- [What is being asked]
Data follows below. Repeat exactly the lines between the line holding "#SemearIdeias" and the line holding "Az első hazai", inclusive, and nothing more; drop pictures.

Provided entries below:

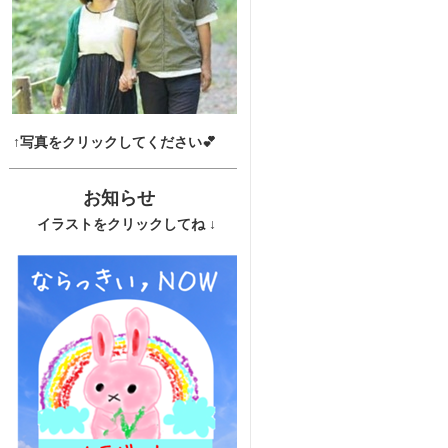
↑写真をクリックしてください💕
お知らせ
イラストをクリックしてね ↓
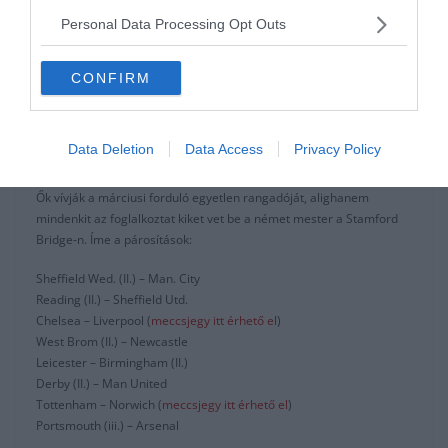
párosítása az FA
Personal Data Processing Opt Outs
kupában
CONFIRM
A hétközbeni FA kupa újrajátszások Klopp és az FA csatájától voltak
hangosak. Mint ismert a német edző nyaralni küldte fiait, viszont a
fiatalok kitettek magukért megint, így továbbjutott a Liverpool,
Data Deletion
Data Access
Privacy Policy
teltházzal és tévéközvetítés nélkül.
Ők vívják a márciusi forduló egyetlen rangadóját, alighanem
mindenkit az foglalkoztat kiket vet be a német mester a Stamford
Bridge-n. Íme a párosítások:
Sheffield Wed. (II.) – Man. City
Reading (II.) – Sheffield Utd.
Chelsea – Liverpool (
meccsjegy itt érhető el
)
West Brom (II.) – Newcastle
Leicester – Birmingham (II.)
Derby (II.) – Man United
Tottenham – Norwich (
meccsjegy itt érhető el
)
Portsmouth (iii.) – Arsenal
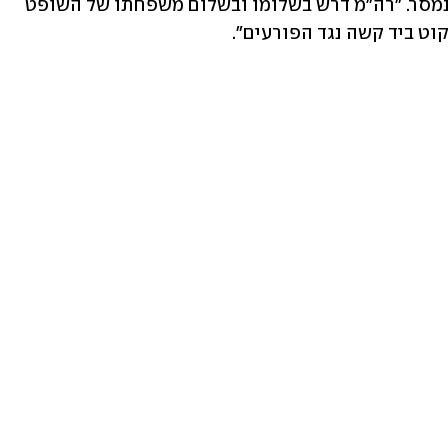
תוקף את ההתקפה נגדו ונגד משפחתו", נמסר. "רה"מ דרש בשלומו ובשלום משפחתו של השופט 
וט ביד קשה נגד הפורעים".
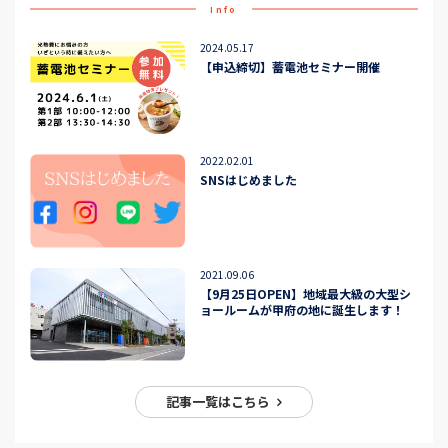
Info
2024.05.17
【申込締切】蓄電池セミナー開催
2022.02.01
SNSはじめました
2021.09.06
【9月25日OPEN】地域最大級の大型シ
ョールームが甲府の地に誕生します！
記事一覧はこちら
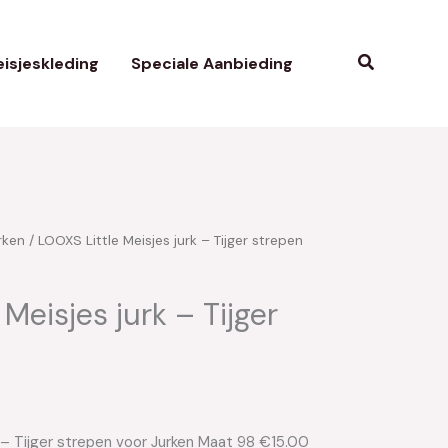
Zoeken
isjeskleding
Speciale Aanbieding
rken
/ LOOXS Little Meisjes jurk – Tijger strepen
kelijke
uidige
rijs
Meisjes jurk – Tijger
:
15.00.
 – Tijger strepen voor Jurken Maat 98 €15.00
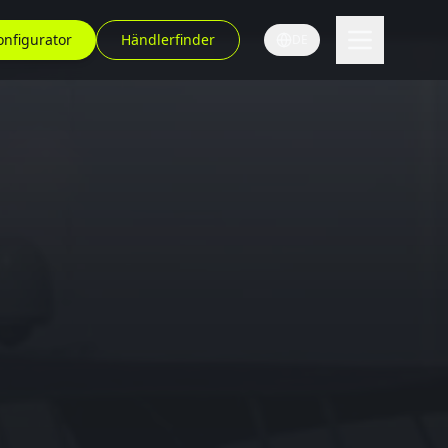
onfigurator
Händlerfinder
DE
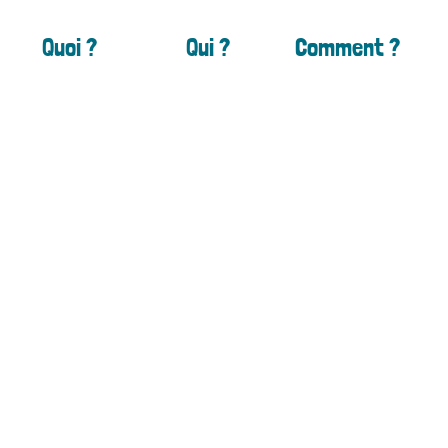
Quoi ?
Qui ?
Comment ?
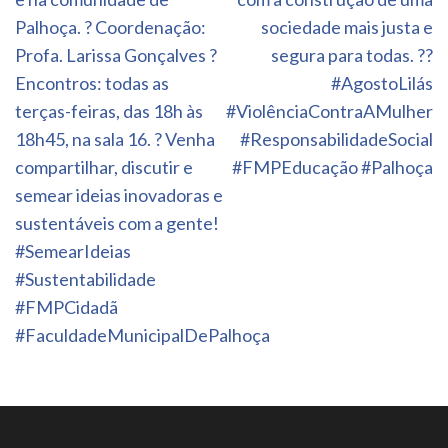
Palhoça. ? Coordenação:
sociedade mais justa e
Profa. Larissa Gonçalves ?
segura para todas. ??
Encontros: todas as
#AgostoLilás
terças-feiras, das 18h às
#ViolênciaContraAMulher
18h45, na sala 16. ? Venha
#ResponsabilidadeSocial
compartilhar, discutir e
#FMPEducação #Palhoça
semear ideias inovadoras e
sustentáveis com a gente!
#SemearIdeias
#Sustentabilidade
#FMPCidadã
#FaculdadeMunicipalDePalhoça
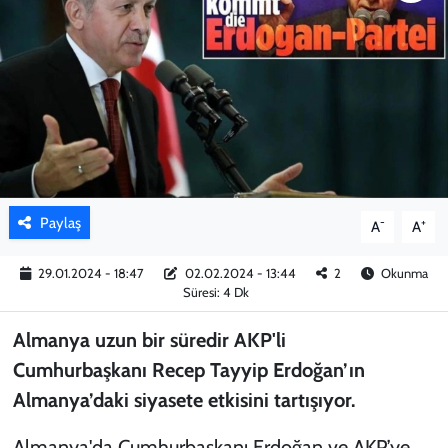
KADIN
YAZARLAR
Paylaş
-
+
A
A
29.01.2024 - 18:47
02.02.2024 - 13:44
2
Okunma
Süresi: 4 Dk
Almanya uzun bir süredir AKP'li
Cumhurbaşkanı Recep Tayyip Erdoğan’ın
Almanya’daki siyasete etkisini tartışıyor.
Almanya'da Cumhurbaşkanı Erdoğan ve AKP’ye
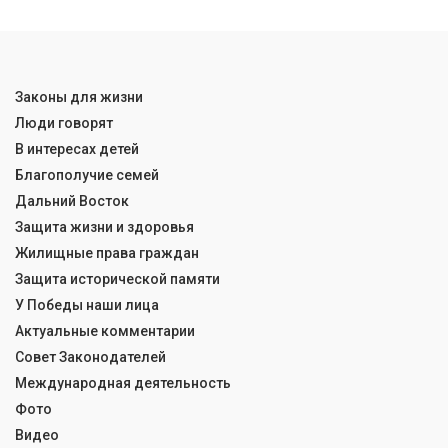
Законы для жизни
Люди говорят
В интересах детей
Благополучие семей
Дальний Восток
Защита жизни и здоровья
Жилищные права граждан
Защита исторической памяти
У Победы наши лица
Актуальные комментарии
Совет Законодателей
Международная деятельность
Фото
Видео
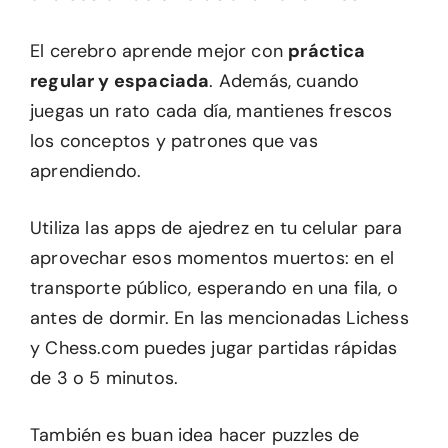
El cerebro aprende mejor con
práctica
regular y espaciada
. Además, cuando
juegas un rato cada día, mantienes frescos
los conceptos y patrones que vas
aprendiendo.
Utiliza las apps de ajedrez en tu celular para
aprovechar esos momentos muertos: en el
transporte público, esperando en una fila, o
antes de dormir. En las mencionadas Lichess
y Chess.com puedes jugar partidas rápidas
de 3 o 5 minutos.
También es buan idea hacer puzzles de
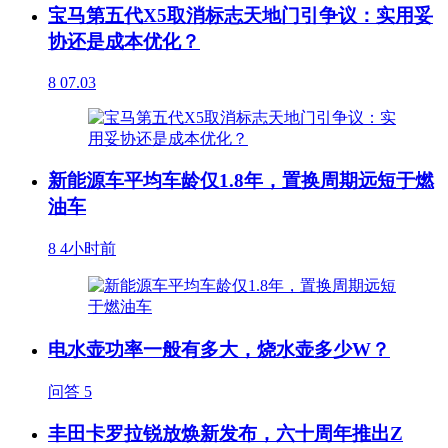
宝马第五代X5取消标志天地门引争议：实用妥
协还是成本优化？
8
07.03
新能源车平均车龄仅1.8年，置换周期远短于燃
油车
8
4小时前
电水壶功率一般有多大，烧水壶多少W？
问答
5
丰田卡罗拉锐放焕新发布，六十周年推出Z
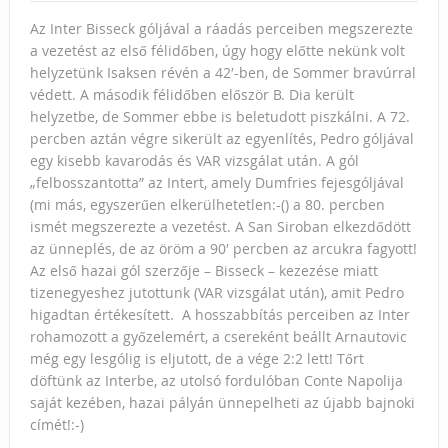
Az Inter Bisseck góljával a ráadás perceiben megszerezte
a vezetést az első félidőben, úgy hogy előtte nekünk volt
helyzetünk Isaksen révén a 42′-ben, de Sommer bravúrral
védett. A második félidőben először B. Dia került
helyzetbe, de Sommer ebbe is beletudott piszkálni. A 72.
percben aztán végre sikerült az egyenlítés, Pedro góljával
egy kisebb kavarodás és VAR vizsgálat után. A gól
„felbosszantotta” az Intert, amely Dumfries fejesgóljával
(mi más, egyszerűen elkerülhetetlen:-() a 80. percben
ismét megszerezte a vezetést. A San Siroban elkezdődött
az ünneplés, de az öröm a 90′ percben az arcukra fagyott!
Az első hazai gól szerzője – Bisseck – kezezése miatt
tizenegyeshez jutottunk (VAR vizsgálat után), amit Pedro
higadtan értékesített. A hosszabbítás perceiben az Inter
rohamozott a győzelemért, a csereként beállt Arnautovic
még egy lesgólig is eljutott, de a vége 2:2 lett! Tőrt
döftünk az Interbe, az utolsó fordulóban Conte Napolija
saját kezében, hazai pályán ünnepelheti az újabb bajnoki
címét!:-)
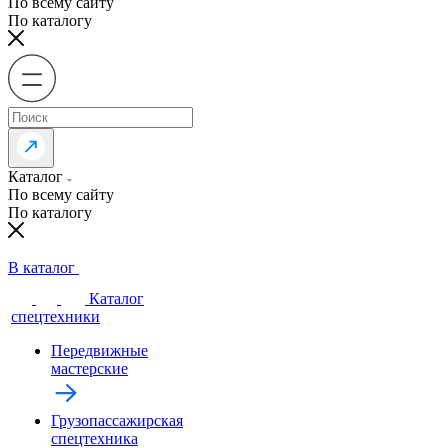
По всему сайту
По каталогу
Каталог
По всему сайту
По каталогу
В каталог
Каталог
спецтехники
Передвижные
мастерские
Грузопассажирская
спецтехника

End of Provided entries.

- [Answer for this exercise]
#SemearIdeias
#Sustentabilidade
#FMPCidadã
#FaculdadeMunicipalDePalhoça
KADIN
YAZARLAR
Paylaş
-
+
A
A
29.01.2024 - 18:47
02.02.2024 - 13:44
2
Okunma
Süresi: 4 Dk
Almanya uzun bir süredir AKP'li
Cumhurbaşkanı Recep Tayyip Erdoğan’ın
Almanya’daki siyasete etkisini tartışıyor.
Almanya'da Cumhurbaşkanı Erdoğan ve AKP’ye
Законы для жизни
Люди говорят
В интересах детей
Благополучие семей
Дальний Восток
Защита жизни и здоровья
Жилищные права граждан
Защита исторической памяти
У Победы наши лица
Актуальные комментарии
Совет Законодателей
Международная деятельность
Фото
Видео
El cerebro aprende mejor con
práctica
regular y espaciada
. Además, cuando
juegas un rato cada día, mantienes frescos
los conceptos y patrones que vas
aprendiendo.
Utiliza las apps de ajedrez en tu celular para
aprovechar esos momentos muertos: en el
transporte público, esperando en una fila, o
antes de dormir. En las mencionadas Lichess
y Chess.com puedes jugar partidas rápidas
de 3 o 5 minutos.
También es buan idea hacer puzzles de
宝马第五代X5取消标志天地门引争议：实用妥
协还是成本优化？
8
07.03
新能源车平均车龄仅1.8年，置换周期远短于燃
油车
8
4小时前
电水壶功率一般有多大，烧水壶多少W？
问答
5
丰田卡罗拉锐放焕新发布，六十周年推出Z
Az Inter Bisseck góljával a ráadás perceiben megszerezte
a vezetést az első félidőben, úgy hogy előtte nekünk volt
helyzetünk Isaksen révén a 42′-ben, de Sommer bravúrral
védett. A második félidőben először B. Dia került
helyzetbe, de Sommer ebbe is beletudott piszkálni. A 72.
percben aztán végre sikerült az egyenlítés, Pedro góljával
egy kisebb kavarodás és VAR vizsgálat után. A gól
„felbosszantotta” az Intert, amely Dumfries fejesgóljával
(mi más, egyszerűen elkerülhetetlen:-() a 80. percben
ismét megszerezte a vezetést. A San Siroban elkezdődött
az ünneplés, de az öröm a 90′ percben az arcukra fagyott!
Az első hazai gól szerzője – Bisseck – kezezése miatt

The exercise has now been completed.